Key benefits to adding devops process flow to your team include releasing new features in your application faster, iterating more often based on feedback from customers, identifying and fixing problems in your application faster, and improving the productivity and daily life of your developers.
Devops brings development and system operations together under one umbrella to better manage complex software systems and build on communication and management.
Together, they work in synergy to improve the delivery and deployment of software projects. To maximize the benefits of devops, adopt an agile approach to your projects by breaking down large complex projects into smaller iterations with quicker deliveries.
Devops involves deploying new code changes as often as they are committed to benefit from:
Adopting agile methodologies for project management isn’t required to implementing devops process flow but works in conjunction to maximize the productivity and quality of life for modern software projects.
Teams that don’t add devops to their work environment often end up in siloed groups with separate responsibilities of deployment, testing, and writing code. If a problem occurs, communication has to go through separate teams. A lack of communication can lead to a host of problems such as development teams dumping their testing responsibilities on testing teams.
By integrating testing, coding, and deployment into one loop, devops teams are able to improve communication and collaboration between team members and reduce frustration caused by poor communication.
The goal of devops is to manage end to end software development and use automation to manage testing and deployment. Without devops, tension between testing, development, and deployment can occur due to large barriers in delivering code to test and deploy. Devops solves this by designing the system to work harmoniously across testing, development, and deployment through a continuous integration and continuous deployment pipeline.
After deciding to add devops process flow to your team, add new tools to your software as resources for your devops implementation.

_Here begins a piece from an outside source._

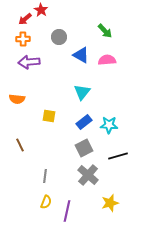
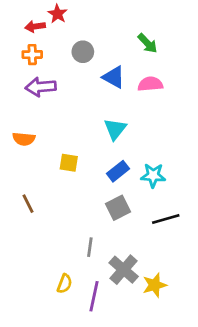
red arrow: (25, 19) -> (35, 26), turned 32
gray cross: (88, 175) -> (124, 270), moved
gray line: (45, 176) -> (90, 247), moved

Git is an absolute must for collaborative software development. Git is a version control tool designed to solve the headache of managing code bases and enable continuous integration and continuous deployment (CI/CD).
GitHub, GitLab, and BitBucket are applications that host your code base and allow easy git usage.
Travis CI is an open source CI/CD tool that seamlessly connects with GitHub to allow for easy deployment coordination and implementation of your CI/CD pipeline.
Docker is a containerization tool that creates isolated instances of your application. Applications exist in their own isolated environment and serve that environment as the application.
Instead of fire-fighting application issues, take a proactive approach to monitoring and managing your application. Using an Application Performance Management Tool, like Stackify Retrace, can spot performance issues and hidden errors before your code is ever deployed to your production environment. Spend more time actually writing code, and less time solving issues.
Increase actionable communication between teammates and users by implementing a user feedback tool, such as Usersnap, to easily share screenshots and submit bug reports. Devops teams can prioritize what needs to be improved and built next through easy feedback channels.
A common approach to traditional deployment is to deploy at set intervals as deployment is often treated as a sensitive task that can greatly affect and in return shut down systems if a problem occurs.
Teams that use devops are able deploy multiple times a day without the additional stress of a system shut down thanks to their CI/CD pipeline. The CI/CD pipeline is the implementation part of the philosophy of devops.
The ideal CI/CD pipeline has automation built into it to manage testing new code before it gets merged and then deliver or deploy the new changes. All developers working in this system have to do write code, commit the code, and then see if their new changes successfully makes it through the pipeline.
Rather than manually managing your deployments every time you make a change to your code base, you can create your pipeline once and then all your commits will be tested and deployed automatically.
Adding devops process flow in your team allows your development team to spend more time committing new code, and less time testing, deploying, and merging commits.